The major food sources for isoflavone of Koreans were in the order of soybean, soybean paste, soy milk, soybean curd (tofu), and bean sprouts, and adult subjects took 83% from these. The intake was different depending on age, educational background, occupation, economic standard, and family type among socio-demographic characteristics. According to the study of Lee, et al. (2000), the intake frequencies of soybean foods in Korean middle-aged women showed that 81.2% of subjects ate soybean foods everyday in the order of soybean paste stew, soybean curd (tofu), and bean sprouts, and the intake distribution by soybean foods showed higher intakes for soybean paste stew as 3-4 times a week and for soybean curd (tofu) and bean sprouts as twice a week. The isoflavone intakes by frequently eating soybean foods in Korean Middle-aged women showed 10.68 mg from soybean paste stew, 3.34 mg from braised soybean, 2.44 mg from soybean curd residue, 2.42 mg from soybean curd (tofu), 2.42 mg from soy milk, 1.12 mg from Dambuk, 1.02 mg from bean sprouts, 0.29 mg from uncurdled soybean curd, and 0.33 mg from soybean broth (Lee et al., 2000). Also, according to the study in adults in the Daejeon area, it was 13.01 mg from bean sprouts, 10.17 mg from soybean curd (tofu), 5.83 mg from soybean paste stew, 4.57 mg from uncurdled soybean curd, and 2.54 mg from braised soybean (Park et al., 2002), showing slightly different aspects of major isoflavone food sources from those in this study.

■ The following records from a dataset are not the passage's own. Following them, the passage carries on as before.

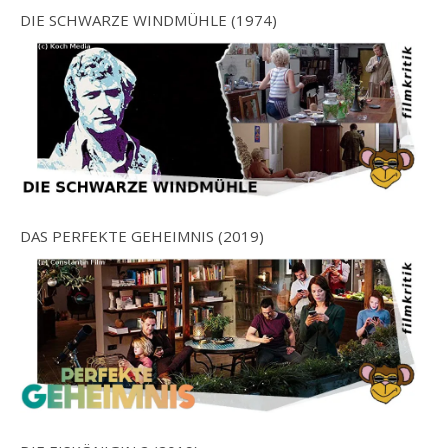
DIE SCHWARZE WINDMÜHLE (1974)
DAS PERFEKTE GEHEIMNIS (2019)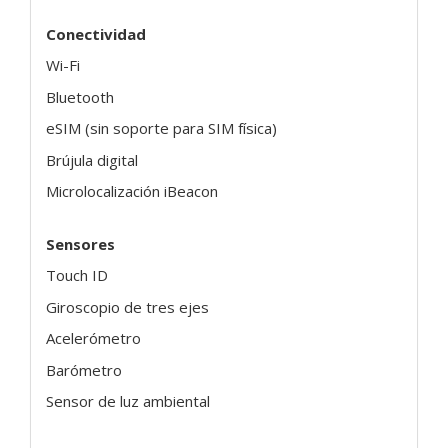
Conectividad
Wi-Fi
Bluetooth
eSIM (sin soporte para SIM física)
Brújula digital
Microlocalización iBeacon
Sensores
Touch ID
Giroscopio de tres ejes
Acelerómetro
Barómetro
Sensor de luz ambiental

The result showed higher isoflavone intake levels in the group over 30 s, and the differences by occupations of subjects showed the highest average isoflavone intakes in subjects working in agriculture/livestock/fishery, followed by housewives. According to the differences by family type, the family with elderly members showed 50% higher isoflavone intakes than the young family type with friends or siblings. Therefore, it was analyzed that the isoflavone intake levels of Koreans were different depending on various ecological variables and thus it is considered that educational materials for the promotion of isoflavone intake considering various ecological factors should be developed.
The results of the study are expected to be used as reference material in establishing the recommended intake level of isoflavone for Koreans, and the development of effective nutrition education programs and continuous education are required to recommend sufficient intakes of soybean foods on the basis of several physiologically active substances of soybeans, particularly preventive and treatment effects related to isoflavone, and to promote the recognition for the excellence of soybean foods as traditional foods. Also, continuous research is needed to develop simple and easy cooking methods for a variety of intakes of soybean foods, along with diversity and convenience.
This work was supported by grant No. R03-2001-000-00030-0 from the Basic Research Program of the Korea Science & Engineering Foundation.